§ **Problem requirements**: Print a faithful copy of the data below, word for word, with the pictures left out.
=== Begin Enclosure ===
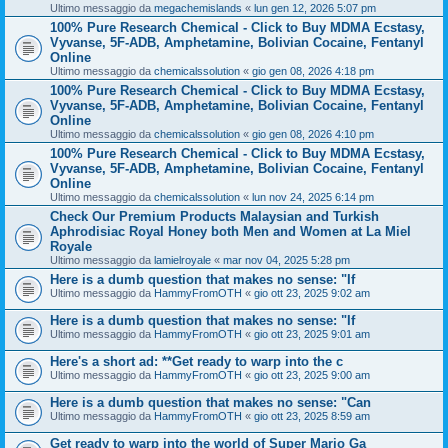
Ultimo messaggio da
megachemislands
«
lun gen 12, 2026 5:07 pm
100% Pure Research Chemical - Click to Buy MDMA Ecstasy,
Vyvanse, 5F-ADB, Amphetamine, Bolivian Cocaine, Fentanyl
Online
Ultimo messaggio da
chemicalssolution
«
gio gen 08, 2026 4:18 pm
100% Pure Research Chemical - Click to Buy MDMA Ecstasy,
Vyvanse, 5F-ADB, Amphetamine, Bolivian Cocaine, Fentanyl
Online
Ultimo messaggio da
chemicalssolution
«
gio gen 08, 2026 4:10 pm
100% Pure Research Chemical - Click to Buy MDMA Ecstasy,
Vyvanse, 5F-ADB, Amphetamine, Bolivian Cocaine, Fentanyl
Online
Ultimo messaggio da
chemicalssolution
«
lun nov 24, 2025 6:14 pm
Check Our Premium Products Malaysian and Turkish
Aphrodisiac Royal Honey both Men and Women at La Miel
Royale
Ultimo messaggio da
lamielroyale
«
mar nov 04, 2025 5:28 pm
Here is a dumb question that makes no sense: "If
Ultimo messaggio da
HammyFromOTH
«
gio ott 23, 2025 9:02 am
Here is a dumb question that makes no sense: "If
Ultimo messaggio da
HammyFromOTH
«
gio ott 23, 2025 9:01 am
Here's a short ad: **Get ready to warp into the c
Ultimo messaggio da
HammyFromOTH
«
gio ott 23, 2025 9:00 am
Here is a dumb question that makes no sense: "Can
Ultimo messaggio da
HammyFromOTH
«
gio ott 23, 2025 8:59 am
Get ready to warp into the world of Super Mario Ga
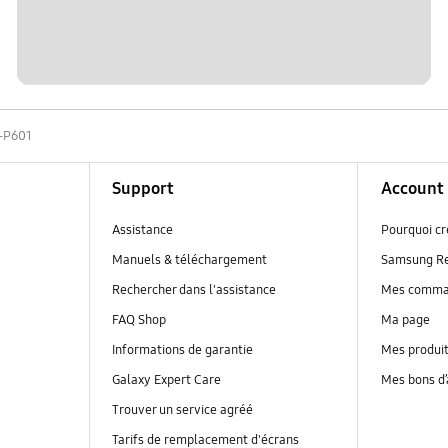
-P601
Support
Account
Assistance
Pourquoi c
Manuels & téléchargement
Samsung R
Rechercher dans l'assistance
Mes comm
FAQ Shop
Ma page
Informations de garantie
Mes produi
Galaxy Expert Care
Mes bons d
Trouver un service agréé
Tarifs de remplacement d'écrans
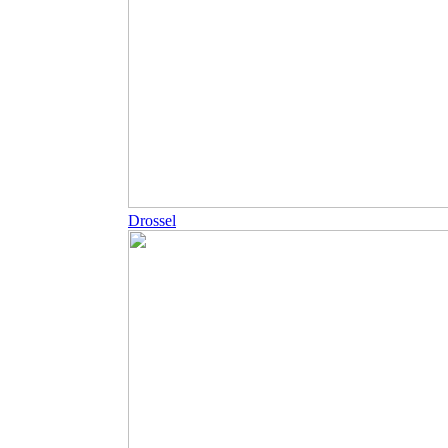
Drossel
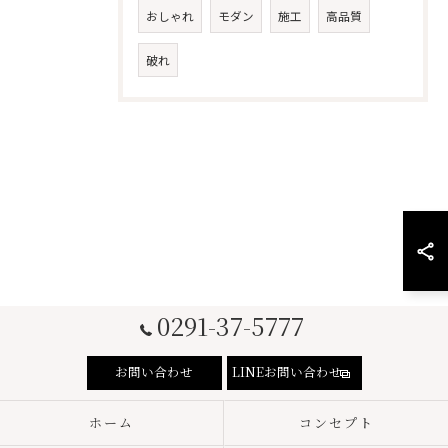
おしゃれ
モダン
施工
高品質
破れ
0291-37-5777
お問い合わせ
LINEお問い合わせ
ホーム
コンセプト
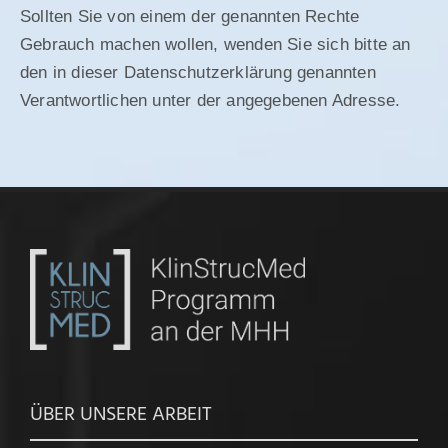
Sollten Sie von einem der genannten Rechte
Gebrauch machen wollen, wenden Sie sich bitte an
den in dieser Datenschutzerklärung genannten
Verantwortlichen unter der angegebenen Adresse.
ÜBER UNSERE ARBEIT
=== End Enclosure ===
§ **Output below**:
Ultimo messaggio da
megachemislands
«
lun gen 12, 2026 5:07 pm
100% Pure Research Chemical - Click to Buy MDMA Ecstasy,
Vyvanse, 5F-ADB, Amphetamine, Bolivian Cocaine, Fentanyl
Online
Ultimo messaggio da
chemicalssolution
«
gio gen 08, 2026 4:18 pm
100% Pure Research Chemical - Click to Buy MDMA Ecstasy,
Vyvanse, 5F-ADB, Amphetamine, Bolivian Cocaine, Fentanyl
Online
Ultimo messaggio da
chemicalssolution
«
gio gen 08, 2026 4:10 pm
100% Pure Research Chemical - Click to Buy MDMA Ecstasy,
Vyvanse, 5F-ADB, Amphetamine, Bolivian Cocaine, Fentanyl
Online
Ultimo messaggio da
chemicalssolution
«
lun nov 24, 2025 6:14 pm
Check Our Premium Products Malaysian and Turkish
Aphrodisiac Royal Honey both Men and Women at La Miel
Royale
Ultimo messaggio da
lamielroyale
«
mar nov 04, 2025 5:28 pm
Here is a dumb question that makes no sense: "If
Ultimo messaggio da
HammyFromOTH
«
gio ott 23, 2025 9:02 am
Here is a dumb question that makes no sense: "If
Ultimo messaggio da
HammyFromOTH
«
gio ott 23, 2025 9:01 am
Here's a short ad: **Get ready to warp into the c
Ultimo messaggio da
HammyFromOTH
«
gio ott 23, 2025 9:00 am
Here is a dumb question that makes no sense: "Can
Ultimo messaggio da
HammyFromOTH
«
gio ott 23, 2025 8:59 am
Get ready to warp into the world of Super Mario Ga
-P601
Support
Account
Assistance
Pourquoi c
Manuels & téléchargement
Samsung R
Rechercher dans l'assistance
Mes comm
FAQ Shop
Ma page
Informations de garantie
Mes produi
Galaxy Expert Care
Mes bons d
Trouver un service agréé
Tarifs de remplacement d'écrans
Drossel
おしゃれ
モダン
施工
高品質
破れ
0291-37-5777
お問い合わせ
LINEお問い合わせ
ホーム
コンセプト
Sollten Sie von einem der genannten Rechte
Gebrauch machen wollen, wenden Sie sich bitte an
den in dieser Datenschutzerklärung genannten
Verantwortlichen unter der angegebenen Adresse.
ÜBER UNSERE ARBEIT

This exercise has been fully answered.